August 3, 2004

CLUSTERED STORAGE: MAXIMIZING THE RENDERING CAPABILITIES OF LINUX CLUSTERS

  The Panasas Storage Shelf.

With each new feature film release, the impact of advances in computer-generated animation becomes more evident. From full-length animated features like "Finding Nemo" to special effects augmented films such as the epic "Lord of the Rings" trilogy, actors are sharing top billing with computer systems that tirelessly render characters and effects in scene after scene. Colorful underwater landscapes, elaborate monsters, stunning pyrotechnics, and something as seemingly simple as a character's hair, become more and more realistic with every new release. Since 1995, when Disney/Pixar's "Toy Story" became the first full-length computer-generated feature, Hollywood's production houses have rushed to push the state of the art "to infinity and beyond!" It's a combination of artistic ingenuity, sophisticated computer modeling and animation tools and increasingly powerful rendering engines running on large Linux clusters that allow artists to infuse hit films like "Shrek 2" and Pixar's upcoming "Incredibles" with creativity and imagination that amaze and entertain us.

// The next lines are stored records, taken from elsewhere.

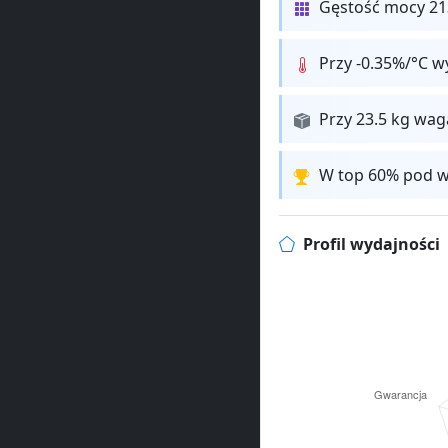
Gęstość mocy 213
Przy -0.35%/°C w
Przy 23.5 kg wa
W top 60% pod w
Profil wydajności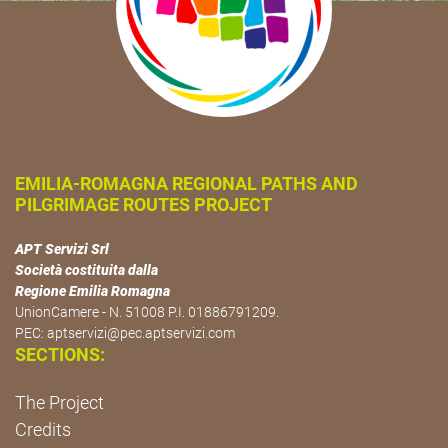
EMILIA-ROMAGNA REGIONAL PATHS AND
PILGRIMAGE ROUTES PROJECT
APT Servizi Srl
Società costituita dalla
Regione Emilia Romagna
UnionCamere - N. 51008 P.I. 01886791209.
PEC:
aptservizi@pec.aptservizi.com
SECTIONS:
The Project
Credits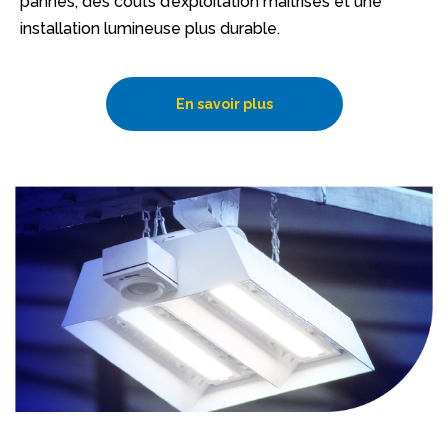
pannes, des coûts d’exploitation maîtrisés et une
installation lumineuse plus durable.
En savoir plus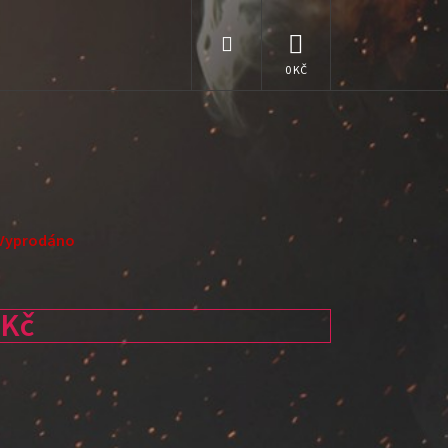
Hledat
NÁKUPNÍ
KOŠÍK
Vyprodáno
 Kč
: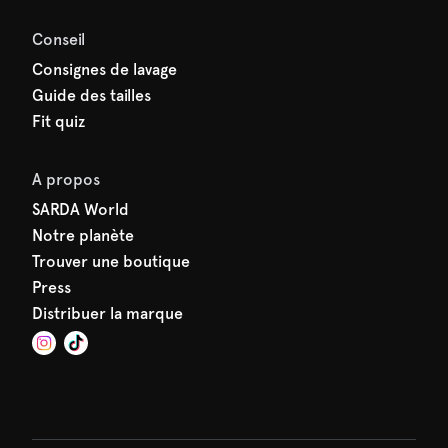
Conseil
Consignes de lavage
Guide des tailles
Fit quiz
A propos
SARDA World
Notre planète
Trouver une boutique
Press
Distribuer la marque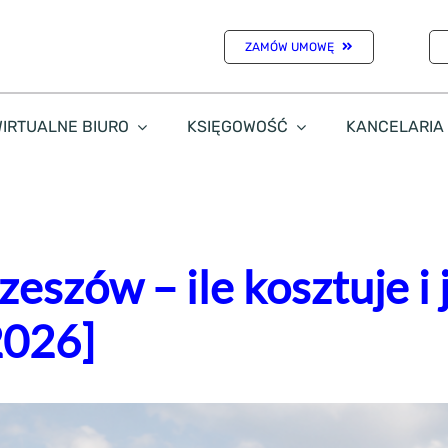
ZAMÓW UMOWĘ
IRTUALNE BIURO
KSIĘGOWOŚĆ
KANCELARIA
eszów – ile kosztuje i 
2026]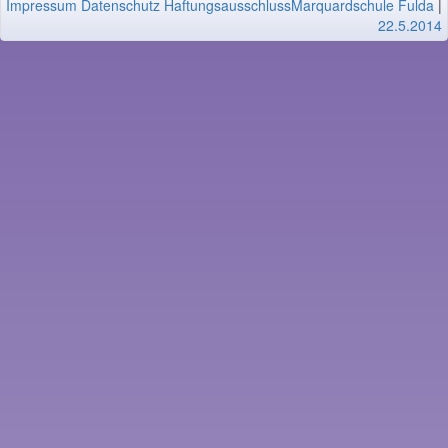
Impressum
Datenschutz
Haftungsausschluss
Marquardschule Fulda
|
22.5.2014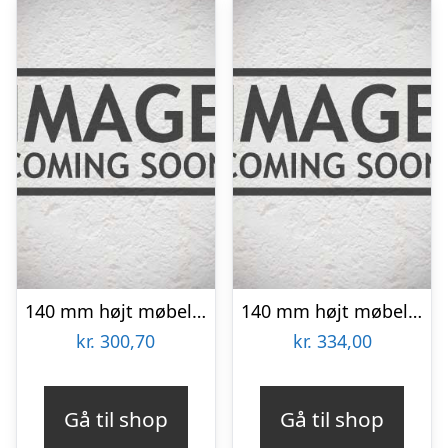
140 mm højt møbelben i stål – 90 grader bøjet – Forkromet
140 mm højt møbelben i stål – 90 grader bøjet – stålfarvet
kr.
300,70
kr.
334,00
Gå til shop
Gå til shop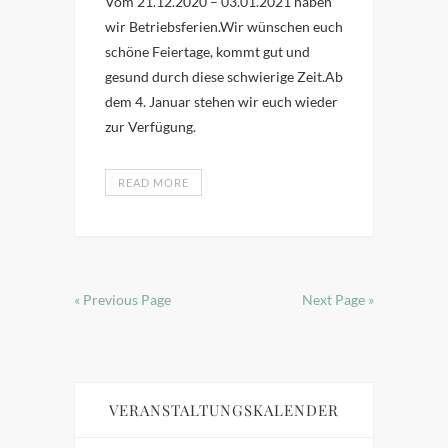
Vom 21.12.2020 – 03.01.2021 haben
wir Betriebsferien.Wir wünschen euch
schöne Feiertage, kommt gut und
gesund durch diese schwierige Zeit.Ab
dem 4. Januar stehen wir euch wieder
zur Verfügung.
READ MORE
« Previous Page
Next Page »
VERANSTALTUNGSKALENDER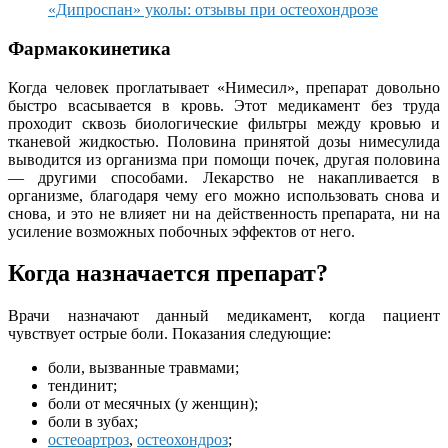
«Дипроспан» уколы: отзывы при остеохондрозе
Фармакокинетика
Когда человек проглатывает «Нимесил», препарат довольно
быстро всасывается в кровь. Этот медикамент без труда
проходит сквозь биологические фильтры между кровью и
тканевой жидкостью. Половина принятой дозы нимесулида
выводится из организма при помощи почек, другая половина
— другими способами. Лекарство не накапливается в
организме, благодаря чему его можно использовать снова и
снова, и это не влияет ни на действенность препарата, ни на
усиление возможных побочных эффектов от него.
Когда назначается препарат?
Врачи назначают данный медикамент, когда пациент
чувствует острые боли. Показания следующие:
боли, вызванные травмами;
тендинит;
боли от месячных (у женщин);
боли в зубах;
остеоартроз
,
остеохондроз
;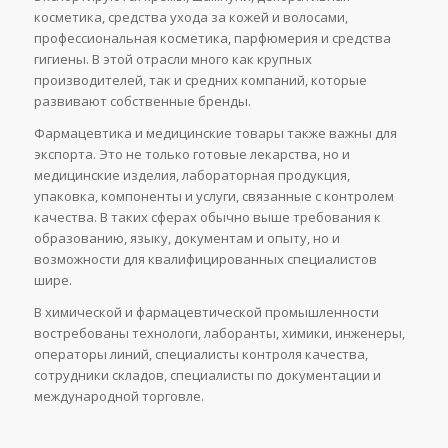
косметика, средства ухода за кожей и волосами,
профессиональная косметика, парфюмерия и средства
гигиены. В этой отрасли много как крупных
производителей, так и средних компаний, которые
развивают собственные бренды.
Фармацевтика и медицинские товары также важны для
экспорта. Это не только готовые лекарства, но и
медицинские изделия, лабораторная продукция,
упаковка, компоненты и услуги, связанные с контролем
качества. В таких сферах обычно выше требования к
образованию, языку, документам и опыту, но и
возможности для квалифицированных специалистов
шире.
В химической и фармацевтической промышленности
востребованы технологи, лаборанты, химики, инженеры,
операторы линий, специалисты контроля качества,
сотрудники складов, специалисты по документации и
международной торговле.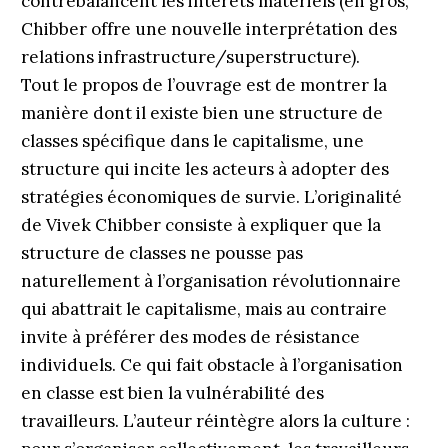
contrebalancent les intérêts matériels (en gros,
Chibber offre une nouvelle interprétation des
relations infra­structure/superstructure).
Tout le propos de l’ouvrage est de montrer la
manière dont il existe bien une structure de
classes spécifique dans le capitalisme, une
structure qui incite les acteurs à adopter des
stratégies économiques de survie. L’originalité
de Vivek Chibber consiste à expliquer que la
structure de classes ne pousse pas
naturellement à l’organisation révolution­naire
qui abattrait le capitalisme, mais au contraire
invite à préférer des modes de résistance
individuels. Ce qui fait obstacle à l’organisation
en classe est bien la vulnérabilité des
travailleurs. L’auteur réintègre alors la culture :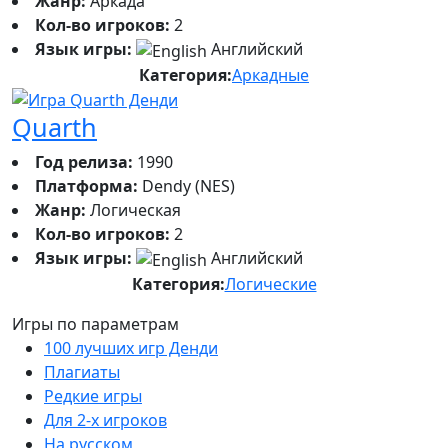
Жанр:
Аркада
Кол-во игроков:
2
Язык игры:
Английский
Категория:
Аркадные
Quarth
Год релиза:
1990
Платформа:
Dendy (NES)
Жанр:
Логическая
Кол-во игроков:
2
Язык игры:
Английский
Категория:
Логические
Игры по параметрам
100 лучших игр Денди
Плагиаты
Редкие игры
Для 2-х игроков
На русском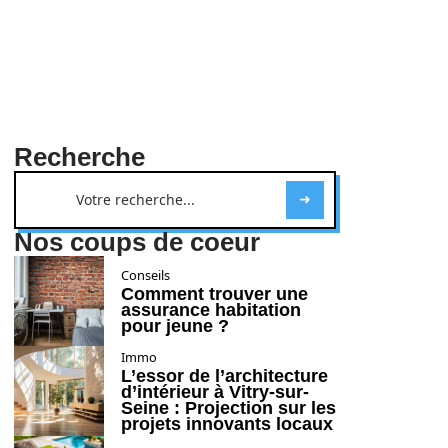
Recherche
Nos coups de coeur
Conseils
Comment trouver une
assurance habitation
pour jeune ?
Immo
L’essor de l’architecture
d’intérieur à Vitry-sur-
Seine : Projection sur les
projets innovants locaux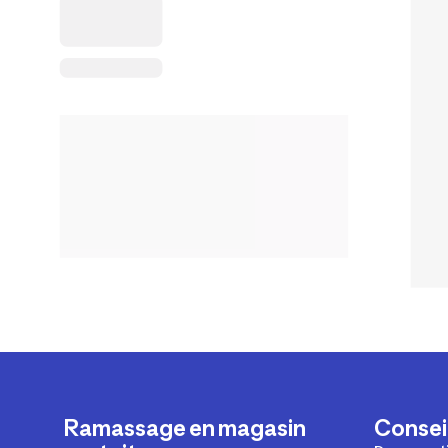
Ramassage en magasin
Conseil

These Linux-based render farms deliver affordable, scalable and powerful computing capabilities to handle the technical demands of artists and directors, and to deliver increasingly real entertainment products to savvy movie-goers. The continued growth of these clusters, more capable processors, and the drive to develop more realistic models and textures together place an increased burden on traditional SAN- and NAS-based storage systems that serve these clusters. Fortunately, there is a new storage approach available that employs a cluster file system, scalable object-storage architecture and commodity components to deliver the same price-performance benefits for storage as those delivered for computing by Linux clusters.

FOR REAL

Enhanced realism is the ultimate goal for many of these animated and effects-enhanced productions. But enhanced realism requires large model datasets and computationally-intense processing, which generate large, high-resolution outputs. Digital artists, using advanced graphics tools such as Alias' Maya, create three dimensional models of characters, trees, buildings and many other objects that appear in computer-generated scenes. These models are typically created and stored in a shared networked file system, where animators access and modify them to create various scenes. Animators in effect act as "digital directors," placing the various modeled objects within a scene, providing lighting and animation instructions that guide objects' movement, and sending the models and instructions to massive render farms that painstakingly create the scenes a frame at a time. The rendering is computationally intense. Each frame in a scene may require an hour or more of CPU time to complete. Movies are projected at a rate of 24 frames per second; a ten second scene might require hundreds of CPU hours. It's no wonder then that the larger studios have deployed compute clusters consisting of many hundreds, and in some cases, thousands of "nodes." That scene - rendered at high resolution - might consume 5 to 10 gigabytes of storage. Multiply that by the number of scenes actively being worked, by variants in the models or animation instructions (i.e. different "takes"), and by the number of active productions in a large animation shop, and you have some serious storage requirements. It is not uncommon for a large animation shop to have hundreds of terabytes online.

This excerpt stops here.